Half an hour later he was able to escort a satisfied Mrs. Marcus off the premises. She told him she was impressed by what she’d seen. If standards were maintained, if there were no “issues,” as long as Carla’s “condition” didn’t deteriorate, and as long as he didn’t break the terms of his probation, she saw no reason why his daughter shouldn’t continue to live with him, at least until his ex-wife was out of rehab, when the situation might have to be reassessed. For his part, Billy Moore told her that if she ever needed some good, secure downtown parking, there would always be a spot waiting for her.
He waved her off and returned to Carla’s Lofgren Scamp, by which time his daughter had torn off the schoo
l uniform, thrown aside the nonfunctional glasses, and turned off the music. She had already opened a can of beer for her dad, which she now handed to him.
“The Bach was going a bit far,” said Billy.
“What?” said Carla. “You think subtlety’s going to get us anywhere in this world?”
“Okay, probably not.”
“Just as well she didn’t see my other arm,” said Carla.
She pushed up her left sleeve to reveal, on her skin, a hastily drawn, and now faded but quite distinct, skull and crossbones.
“Aren’t I a pistol?” said Carla.
“That’s one of the things you are,” said Billy.
“And as a matter of fact,” Carla added, “I thought the shirt and tie looked pretty sharp.”
3. OVER
Something is over: something has stopped. Not the pain, that’s still completely with her, but for now there are no new shocks to the flesh. The process is finished, the damage has been done, though she can’t tell the extent or even the precise nature of what has just happened to her.
She was walking home, and yes, it was late, and yes, she’d been at a party, and no, she wasn’t completely clean and sober, and she was wearing heels, and she certainly knew the risks in this, or any other, part of the city.

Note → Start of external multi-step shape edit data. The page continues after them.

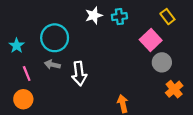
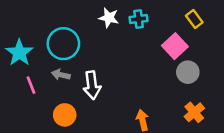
white star: (94, 15) -> (109, 18), turned 30
cyan star: (17, 46) -> (19, 53), size x1.5
orange cross: (174, 89) -> (194, 112), moved
orange circle: (23, 99) -> (65, 115), moved

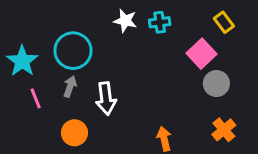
gray arrow: (61, 75) -> (70, 87), turned 96

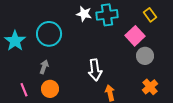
cyan cross: (160, 22) -> (107, 15), size x1.5
gray arrow: (70, 87) -> (44, 67), moved
pink line: (36, 98) -> (24, 90), moved
white arrow: (106, 98) -> (95, 70), moved

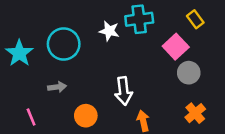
white star: (84, 14) -> (109, 31), moved
gray arrow: (44, 67) -> (57, 87), turned 64
orange circle: (50, 89) -> (86, 116), moved

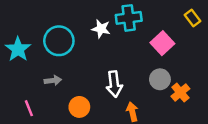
yellow rectangle: (195, 19) -> (192, 18), moved
gray circle: (189, 73) -> (160, 79), moved
orange cross: (195, 113) -> (180, 93), moved

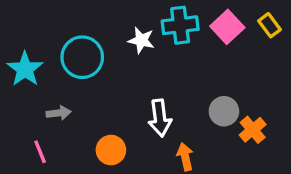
pink square: (162, 43) -> (227, 27), moved
gray arrow: (53, 80) -> (59, 113), moved

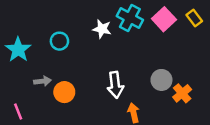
cyan cross: (180, 25) -> (130, 18), turned 35
cyan circle: (82, 57) -> (59, 41), size x0.6
orange circle: (111, 150) -> (64, 92), moved
pink line: (40, 152) -> (18, 112), moved

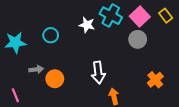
cyan star: (18, 50) -> (15, 42), turned 30
gray circle: (161, 80) -> (138, 39), moved

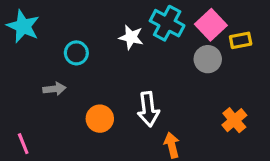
yellow rectangle: (166, 16) -> (241, 40), moved, turned -64
cyan star: (15, 42) -> (23, 26), moved, turned 30
gray arrow: (36, 69) -> (54, 89), moved
orange circle: (55, 79) -> (100, 119), moved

Perhaps she was trying to test herself, prove something about her toughness, her self-reliance, her ability to shrug off the all too obvious dangers, but when the moment came, toughness and self-reliance had nothing to do with it.
She had no sense that anything bad was about to happen. He was on her before she knew it. He came at her silently from behind and she never saw him, but she had the sense of a man who was strong rather than big, fiercely purposeful but not frenzied. He knocked her to the ground, pressed her down. She started to scream, not so much because she was afraid (though she was), but because she thought he might be and the screaming would scare him off, but it didn’t, and already there was something being placed over her head, a bag, a fetish hood made of leather, no openings for eyes or mouth, but with a small rubber valve to breathe through. Apparently he wanted her alive, at least for the time being. The smell of cowhide and somebody else’s sweat and saliva filled her nostrils.